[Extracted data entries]
[Start of Attachment]

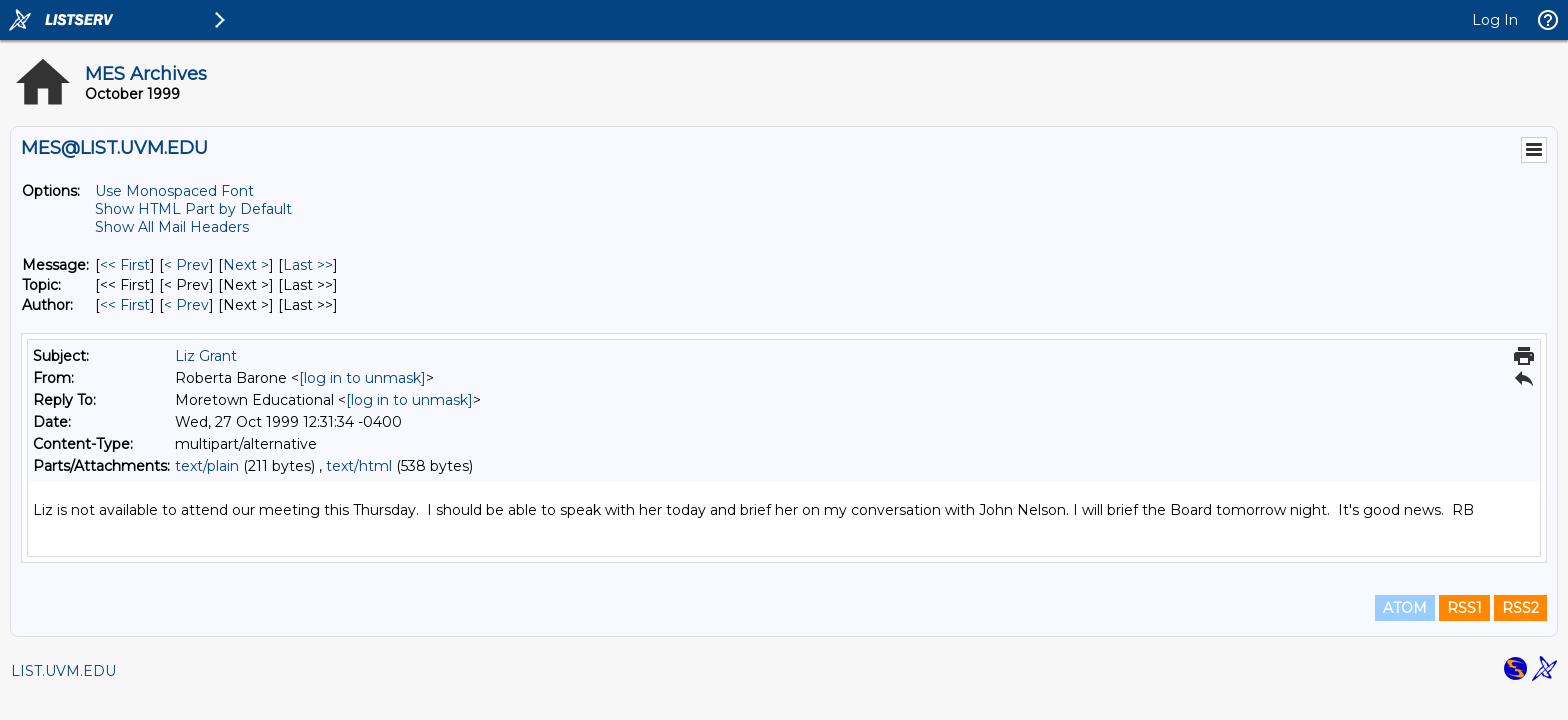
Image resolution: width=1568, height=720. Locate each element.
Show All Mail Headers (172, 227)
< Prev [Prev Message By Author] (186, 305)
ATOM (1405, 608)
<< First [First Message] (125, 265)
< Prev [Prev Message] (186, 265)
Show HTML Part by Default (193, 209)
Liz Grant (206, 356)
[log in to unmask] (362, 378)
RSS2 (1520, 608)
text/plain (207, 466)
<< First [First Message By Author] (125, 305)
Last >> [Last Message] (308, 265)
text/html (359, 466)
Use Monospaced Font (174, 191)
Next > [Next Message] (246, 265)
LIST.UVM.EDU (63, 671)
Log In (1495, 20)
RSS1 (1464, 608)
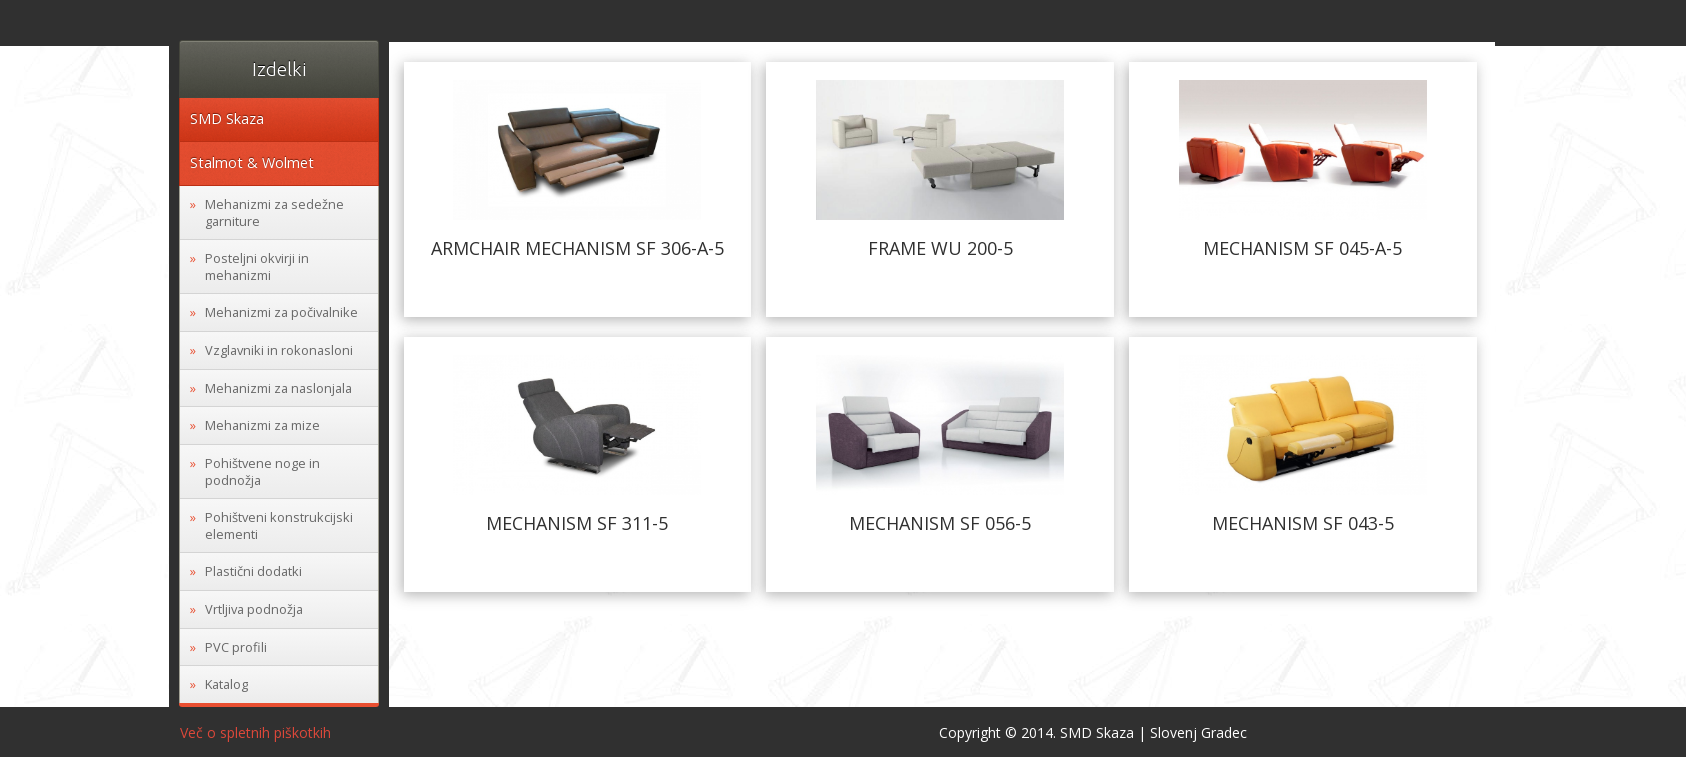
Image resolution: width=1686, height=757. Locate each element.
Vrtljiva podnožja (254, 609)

[End of Attachment]
[Start of Attachment]

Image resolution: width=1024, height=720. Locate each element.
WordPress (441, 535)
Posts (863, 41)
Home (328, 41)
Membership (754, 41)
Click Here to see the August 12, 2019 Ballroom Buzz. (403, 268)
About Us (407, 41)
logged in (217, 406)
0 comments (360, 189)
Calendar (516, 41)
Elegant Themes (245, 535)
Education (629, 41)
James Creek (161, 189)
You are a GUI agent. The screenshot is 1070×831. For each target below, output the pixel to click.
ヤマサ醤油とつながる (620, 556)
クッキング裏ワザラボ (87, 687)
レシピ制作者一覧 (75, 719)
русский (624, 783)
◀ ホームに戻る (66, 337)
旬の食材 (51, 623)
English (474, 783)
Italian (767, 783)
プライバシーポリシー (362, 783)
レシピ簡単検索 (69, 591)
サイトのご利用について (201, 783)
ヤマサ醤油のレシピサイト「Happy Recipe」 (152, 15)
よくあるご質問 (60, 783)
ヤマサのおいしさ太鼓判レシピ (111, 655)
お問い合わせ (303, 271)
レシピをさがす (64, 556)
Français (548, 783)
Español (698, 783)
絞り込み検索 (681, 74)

[End of Attachment]

## [Exercise]
A single number is expected: how many lines in the records contain the string "each".

## [Written reply]
4